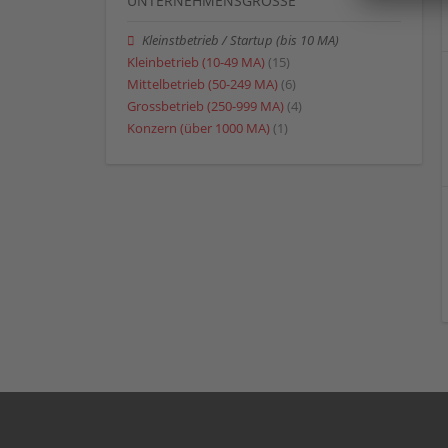
UNTERNEHMENSGRÖSSE
Kleinstbetrieb / Startup (bis 10 MA)
Kleinbetrieb (10-49 MA)
(15)
Mittelbetrieb (50-249 MA)
(6)
Grossbetrieb (250-999 MA)
(4)
Konzern (über 1000 MA)
(1)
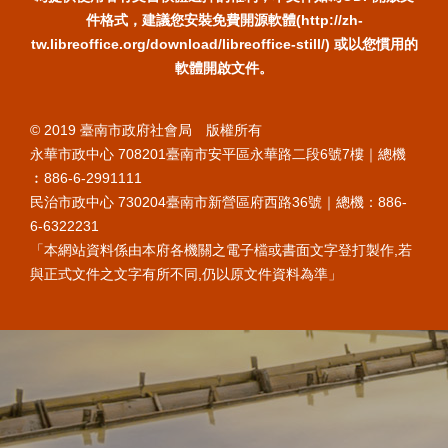
件格式，建議您安裝免費開源軟體(http://zh-
tw.libreoffice.org/download/libreoffice-still/) 或以您慣用的
軟體開啟文件。
© 2019 臺南市政府社會局 版權所有
永華市政中心 708201臺南市安平區永華路二段6號7樓｜總機
︰886-6-2991111
民治市政中心 730204臺南市新營區府西路36號｜總機：886-
6-6322231
「本網站資料係由本府各機關之電子檔或書面文字登打製作,若
與正式文件之文字有所不同,仍以原文件資料為準」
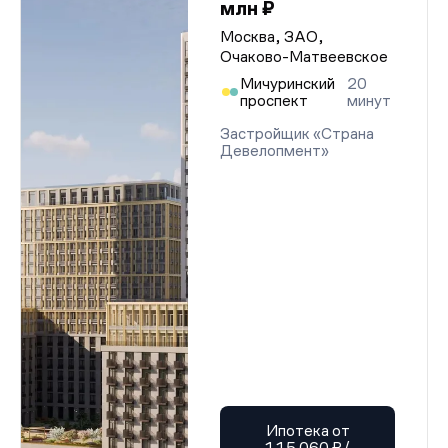
млн ₽
Москва, ЗАО,
Очаково-Матвеевское
Мичуринский
20
проспект
минут
Застройщик «Страна
Девелопмент»
Ипотека от
115 060 ₽/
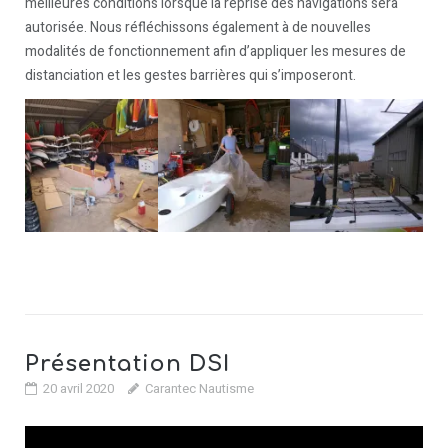
meilleures conditions lorsque la reprise des navigations sera
autorisée. Nous réfléchissons également à de nouvelles
modalités de fonctionnement afin d’appliquer les mesures de
distanciation et les gestes barrières qui s’imposeront.
Présentation DSI
20 avril 2020
Carantec Nautisme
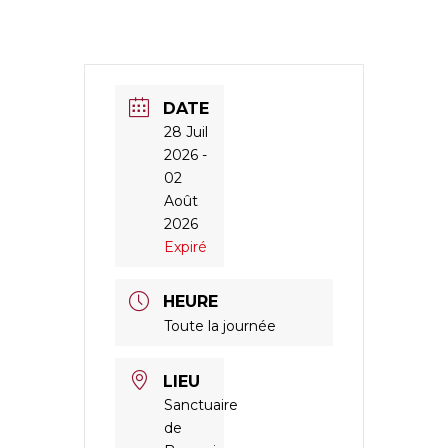
DATE
28 Juil
2026
-
02
Août
2026
Expiré
HEURE
Toute la journée
LIEU
Sanctuaire
de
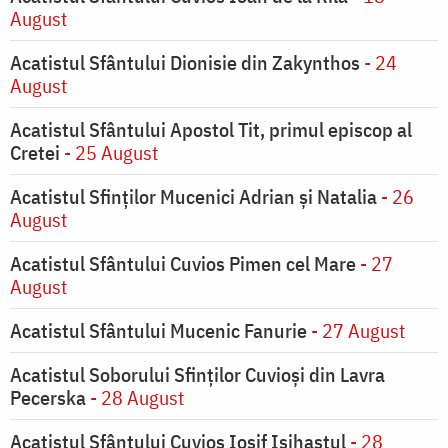
August
Acatistul Sfântului Dionisie din Zakynthos
- 24
August
Acatistul Sfântului Apostol Tit, primul episcop al
Cretei
- 25 August
Acatistul Sfinților Mucenici Adrian și Natalia
- 26
August
Acatistul Sfântului Cuvios Pimen cel Mare
- 27
August
Acatistul Sfântului Mucenic Fanurie
- 27 August
Acatistul Soborului Sfinților Cuvioși din Lavra
Pecerska
- 28 August
Acatistul Sfântului Cuvios Iosif Isihastul
- 28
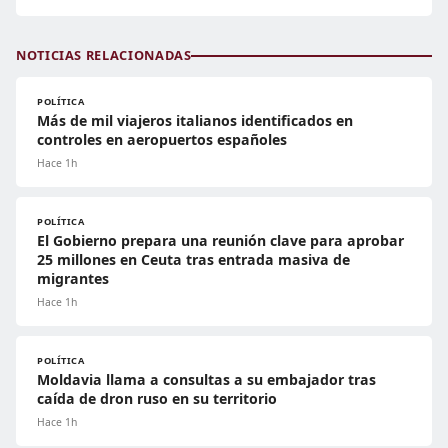
NOTICIAS RELACIONADAS
POLÍTICA
Más de mil viajeros italianos identificados en
controles en aeropuertos españoles
Hace 1h
POLÍTICA
El Gobierno prepara una reunión clave para aprobar
25 millones en Ceuta tras entrada masiva de
migrantes
Hace 1h
POLÍTICA
Moldavia llama a consultas a su embajador tras
caída de dron ruso en su territorio
Hace 1h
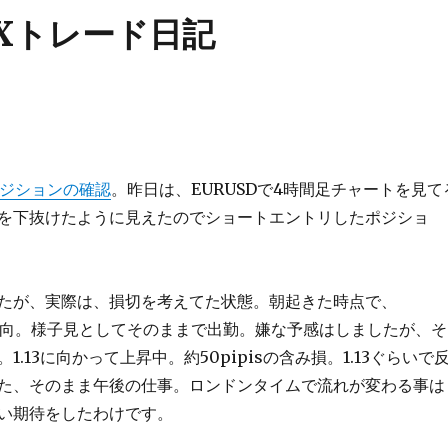
Xトレード日記
ポジションの確認
。昨日は、EURUSDで4時間足チャートを見て
を下抜けたように見えたのでショートエントリしたポジショ
たが、実際は、損切を考えてた状態。朝起きた時点で、
昇傾向。様子見としてそのままで出勤。嫌な予感はしましたが、そ
1.13に向かって上昇中。約50pipisの含み損。1.13ぐらいで
た、そのまま午後の仕事。ロンドンタイムで流れが変わる事は
い期待をしたわけです。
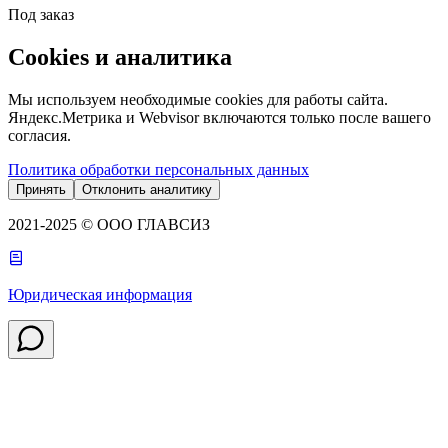
Под заказ
Cookies и аналитика
Мы используем необходимые cookies для работы сайта.
Яндекс.Метрика и Webvisor включаются только после вашего
согласия.
Политика обработки персональных данных
Принять
Отклонить аналитику
2021-2025 © ООО ГЛАВСИЗ
Юридическая информация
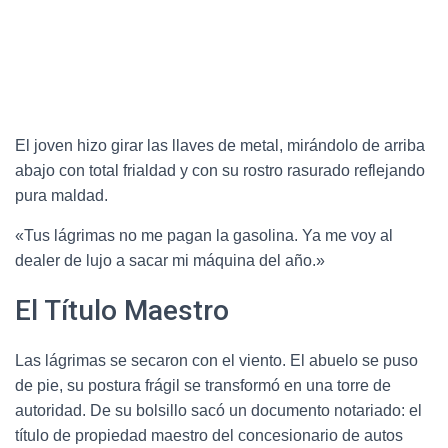
El joven hizo girar las llaves de metal, mirándolo de arriba
abajo con total frialdad y con su rostro rasurado reflejando
pura maldad.
«Tus lágrimas no me pagan la gasolina. Ya me voy al
dealer de lujo a sacar mi máquina del año.»
El Título Maestro
Las lágrimas se secaron con el viento. El abuelo se puso
de pie, su postura frágil se transformó en una torre de
autoridad. De su bolsillo sacó un documento notariado: el
título de propiedad maestro del concesionario de autos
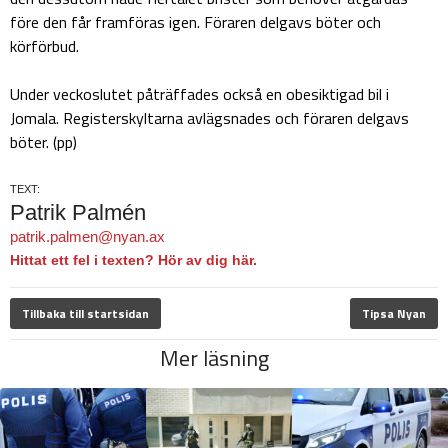
före den får framföras igen. Föraren delgavs böter och
körförbud.
Under veckoslutet påträffades också en obesiktigad bil i
Jomala. Registerskyltarna avlägsnades och föraren delgavs
böter. (pp)
TEXT:
Patrik Palmén
patrik.palmen@nyan.ax
Hittat ett fel i texten? Hör av dig här.
Tillbaka till startsidan
Tipsa Nyan
Mer läsning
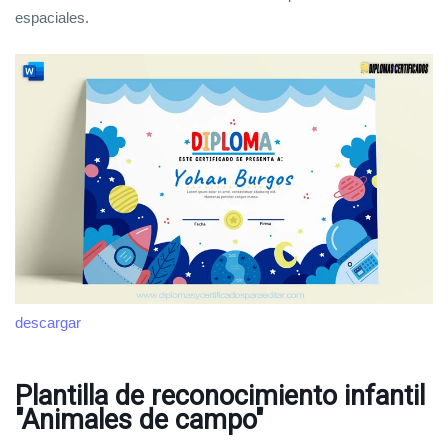
espaciales.
descargar
Plantilla de reconocimiento infantil
"Animales de campo"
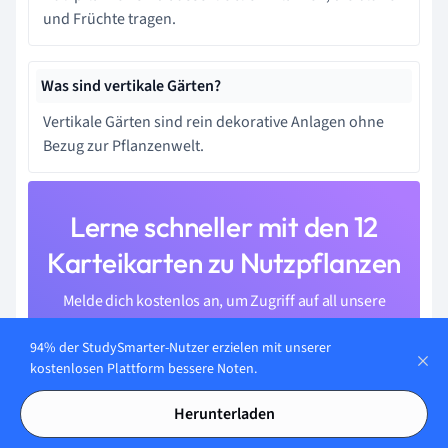
und Früchte tragen.
Was sind vertikale Gärten?
Vertikale Gärten sind rein dekorative Anlagen ohne
Bezug zur Pflanzenwelt.
Lerne schneller mit den 12
Karteikarten zu Nutzpflanzen
Melde dich kostenlos an, um Zugriff auf all unsere
Karteikarten zu erhalten.
94% der StudySmarter-Nutzer erzielen mit unserer
kostenlosen Plattform bessere Noten.
Herunterladen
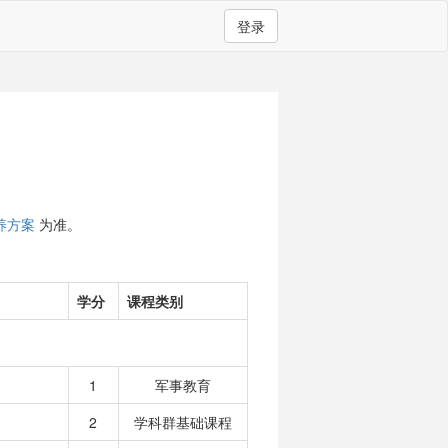
登录
养方案
为准。
学分
课程类别
1
军事教育
2
学科群基础课程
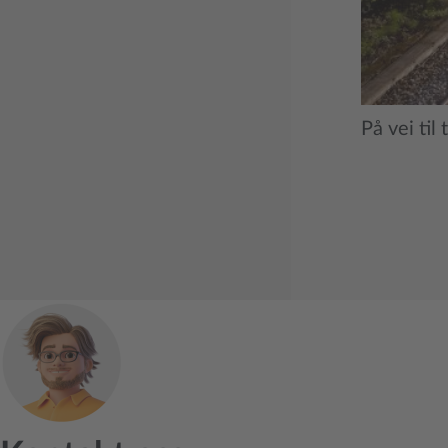
På vei til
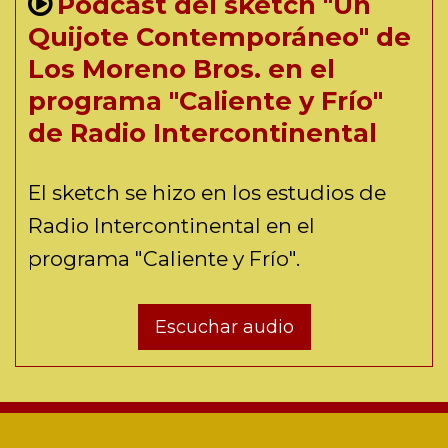
Podcast del sketch "Un
Quijote Contemporáneo" de
Los Moreno Bros. en el
programa "Caliente y Frío"
de Radio Intercontinental
El sketch se hizo en los estudios de
Radio Intercontinental en el
programa "Caliente y Frío".
Escuchar audio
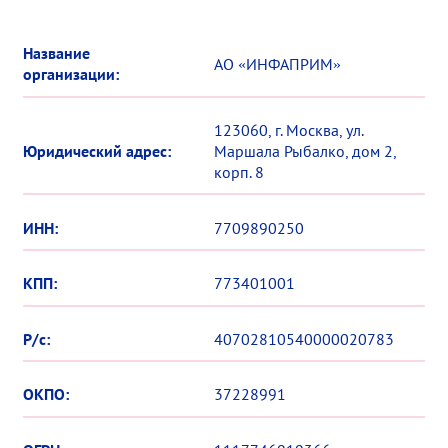
Название
АО «ИНФАПРИМ»
организации:
123060, г. Москва, ул.
Юридический адрес:
Маршала Рыбалко, дом 2,
корп. 8
ИНН:
7709890250
КПП:
773401001
Р/с:
40702810540000020783
ОКПО:
37228991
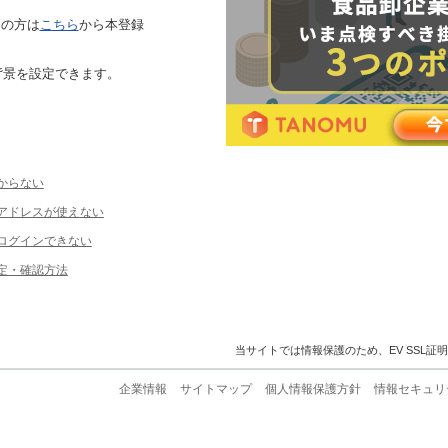
ちの方は
こちら
から本登録
背景を設定できます。
からない
ルアドレスが使えない
ログインできない
定・確認方法
当サイトでは情報保護のため、EV SSL証
企業情報
サイトマップ
個人情報保護方針
情報セキュリ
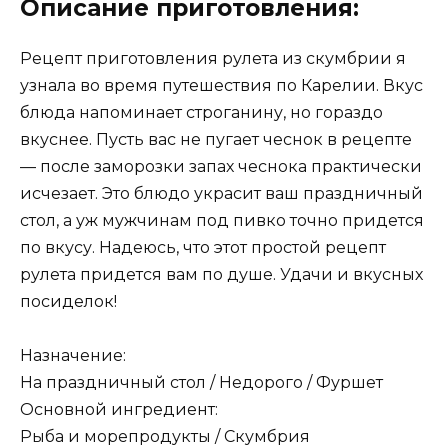
Описание приготовления:
Рецепт приготовления рулета из скумбрии я
узнала во время путешествия по Карелии. Вкус
блюда напоминает строганину, но гораздо
вкуснее. Пусть вас не пугает чеснок в рецепте
— после заморозки запах чеснока практически
исчезает. Это блюдо украсит ваш праздничный
стол, а уж мужчинам под пивко точно придется
по вкусу. Надеюсь, что этот простой рецепт
рулета придется вам по душе. Удачи и вкусных
посиделок!
Назначение:
На праздничный стол / Недорого / Фуршет
Основной ингредиент:
Рыба и морепродукты / Скумбрия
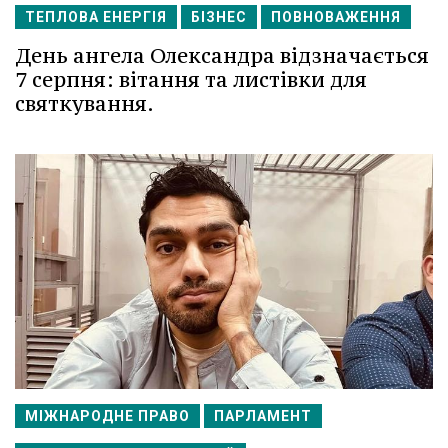
ТЕПЛОВА ЕНЕРГІЯ
БІЗНЕС
ПОВНОВАЖЕННЯ
День ангела Олександра відзначається
7 серпня: вітання та листівки для
святкування.
МІЖНАРОДНЕ ПРАВО
ПАРЛАМЕНТ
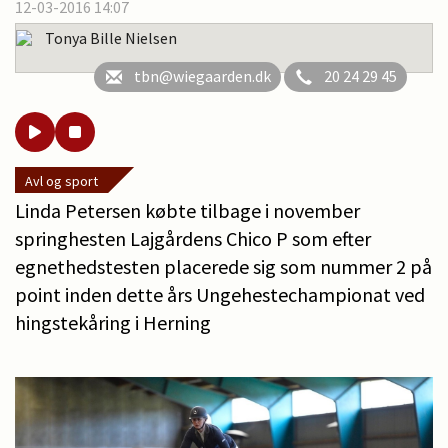
12-03-2016 14:07
Tonya Bille Nielsen
tbn@wiegaarden.dk
20 24 29 45
Avl og sport
Linda Petersen købte tilbage i november
springhesten Lajgårdens Chico P som efter
egnethedstesten placerede sig som nummer 2 på
point inden dette års Ungehestechampionat ved
hingstekåring i Herning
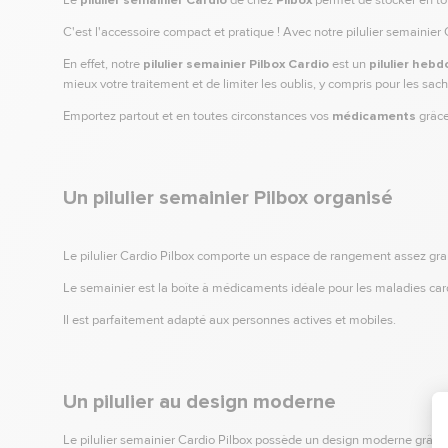
Le
pilulier semainier
Cardio
de chez
Pilbox
permet de stocker en t
C'est l'accessoire compact et pratique ! Avec notre pilulier semainier
En effet, notre
pilulier semainier Pilbox Cardio
est un
pilulier heb
mieux votre traitement et de limiter les oublis, y compris pour les sach
Emportez partout et en toutes circonstances vos
médicaments
grâce
Un pilulier semainier Pilbox organisé
Le pilulier Cardio Pilbox comporte un espace de rangement assez grand
Le semainier est la boîte à médicaments idéale pour les maladies ca
Il est parfaitement adapté aux personnes actives et mobiles.
Un pilulier au design moderne
Le pilulier semainier Cardio Pilbox possède un design moderne grâce 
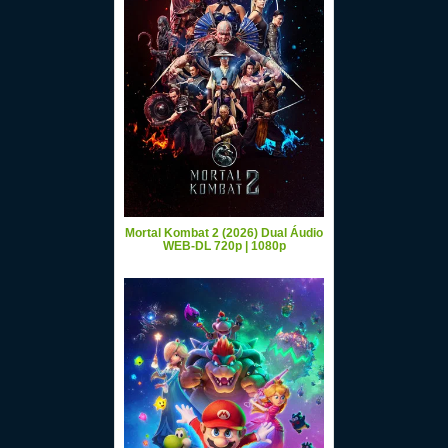
Mortal Kombat 2 (2026) Dual Áudio
WEB-DL 720p | 1080p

================================

**Aim of the exercise**
Would you please repeat only the lines above, beginning at the one that has "Hittat ett fel i texten? Hör av dig här." and stopping after the one that has "Was sind vertikale Gärten?", exactly and with no pictures?

**Output of the exercise**
Hittat ett fel i texten? Hör av dig här.
Tillbaka till startsidan
Tipsa Nyan
Mer läsning
espaciales.
descargar
Plantilla de reconocimiento infantil
"Animales de campo"
und Früchte tragen.
Was sind vertikale Gärten?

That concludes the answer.